Por incrível que pareça, o tratamento de Voronoff se tornou um grande sucesso na Europa! Homens milionários em busca de rejuvenescimento faziam fila na sua clínica em Paris, pacientes do mundo inteiro buscavam sua ajuda. No melhor estilo cientista maluco, Voronoff comprou até um castelo na França (o Castelo Grimaldi) e transformou os jardins do castelo em um criadouro para macacos para abastecer a demanda por enxertos de testículos dos animais. Essa propriedade ficou conhecida como Castelo de Voronoff, e um antigo tratador de animais de circo era responsável por manter os macacos.

Voronoff viajou por toda Europa, além de vários países do mundo, promovendo seu rejuvenescimento milagroso. Ele até visitou o Brasil em 1928, quando participou de seminários médicos, demonstrou sua técnica cirúrgica em universidades pelo país, e, para completar, até inspirou a   Seu Voronoff, na   dos grandes Lamartine Babo e João Rossi:

“Toda gente agora pode
Ser bem forte, ser um taco
Ser bem ágil como um bode
E ter alma de macaco
A velhice na cidade
Canta em coro a nova estrofe
Já se sente a mocidade
Que lhe trouxe o Voronoff”

A sorte de Voronoff foi se acabando à medida que seus pacientes envelheciam.

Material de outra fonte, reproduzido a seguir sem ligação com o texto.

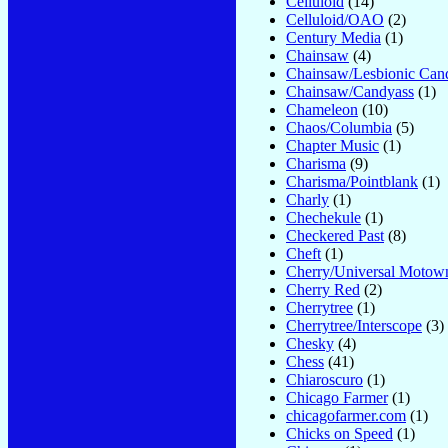
Celluloid
(14)
Celluloid/OAO
(2)
Century Media
(1)
Chainsaw
(4)
Chainsaw/Lesbionic Can
Chainsaw/Candyass
(1)
Chameleon
(10)
Chaos/Columbia
(5)
Chapter Music
(1)
Charisma
(9)
Charisma/Pointblank
(1)
Charly
(1)
Chechekule
(1)
Checkered Past
(8)
Cheft
(1)
Cherry/Universal Motow
Cherry Red
(2)
Cherrytree
(1)
Cherrytree/Interscope
(3)
Chesky
(4)
Chess
(41)
Chiaroscuro
(1)
Chicago Farmer
(1)
chicagofarmer.com
(1)
Chicks on Speed
(1)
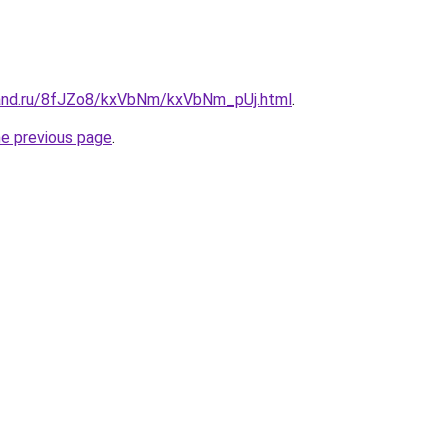
band.ru/8fJZo8/kxVbNm/kxVbNm_pUj.html
.
he previous page
.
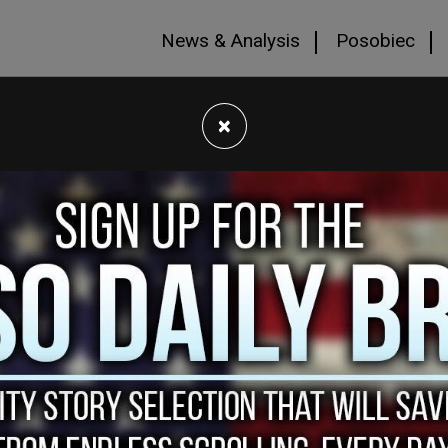
News & Analysis
Posobiec
×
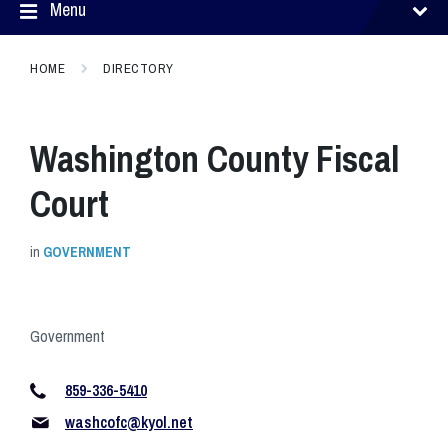
Menu
HOME
DIRECTORY
Washington County Fiscal
Court
in
GOVERNMENT
Government
859-336-5410
washcofc@kyol.net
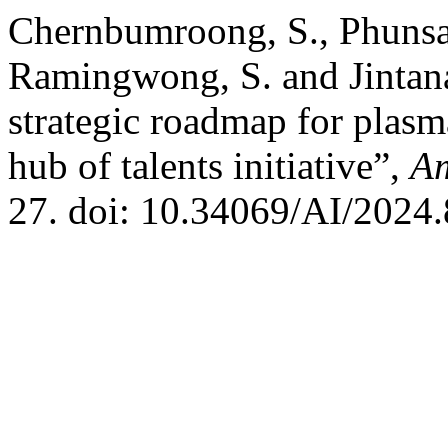
Chernbumroong, S., Phunsat
Ramingwong, S. and Jintana
strategic roadmap for plasm
hub of talents initiative”,
Am
27. doi: 10.34069/AI/2024.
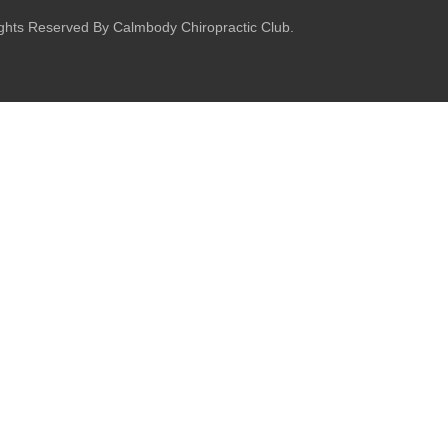
ights Reserved By Calmbody Chiropractic Club.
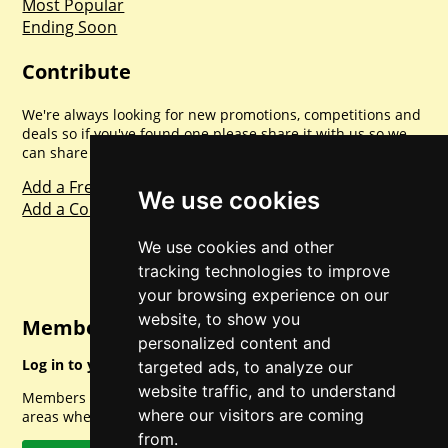
Most Popular
Ending Soon
Contribute
We're always looking for new promotions, competitions and
deals so if you've found one please share it with us so we
can share with everyone else. Sharing is caring.
Add a Freebie
We use cookies
Add a Competition
We use cookies and other
tracking technologies to improve
your browsing experience on our
website, to show you
Member Login
personalized content and
Log in to your account for full access.
targeted ads, to analyze our
website traffic, and to understand
Members can access a load of other special features and
where our visitors are coming
areas when logged in.
from.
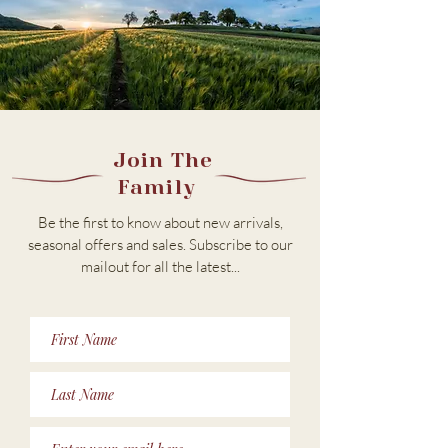
Join The
Family
Be the first to know about new arrivals,
seasonal offers and sales. Subscribe to our
m
ailout for all the latest...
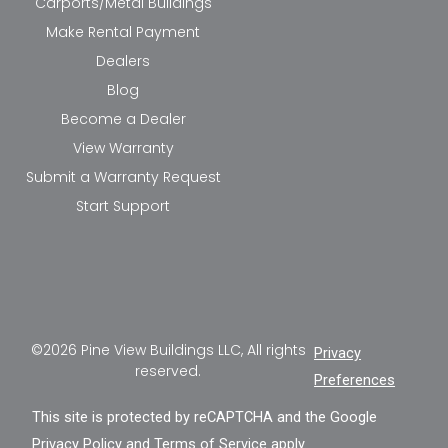
Carports/Metal Buildings
Make Rental Payment
Dealers
Blog
Become a Dealer
View Warranty
Submit a Warranty Request
Start Support
©2026 Pine View Buildings LLC, All rights
Privacy
reserved.
Preferences
This site is protected by reCAPTCHA and the Google
Privacy Policy
and
Terms of Service
apply.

Os benefícios dos enxertos desapareciam rapidamente. Voronoff argumentava que isso era causado pela morte da glândula transplantada, e que poderia corrigir o problema com um novo enxerto, com uma nova cobrança, é claro. Mas isso não era tudo. Novas descobertas sobre hormônios sexuais foram se empilhando, até que, em 1935, a testosterona foi sintetizada no laboratório, estando prontamente disponível para pesquisas clínicas. Essas pesquisas demonstraram que administração de testosterona não era suficiente para restaurar ou rejuvenescer tecidos e organismos como Voronoff pregava, e o médico caiu em franco descrédito com a classe médica.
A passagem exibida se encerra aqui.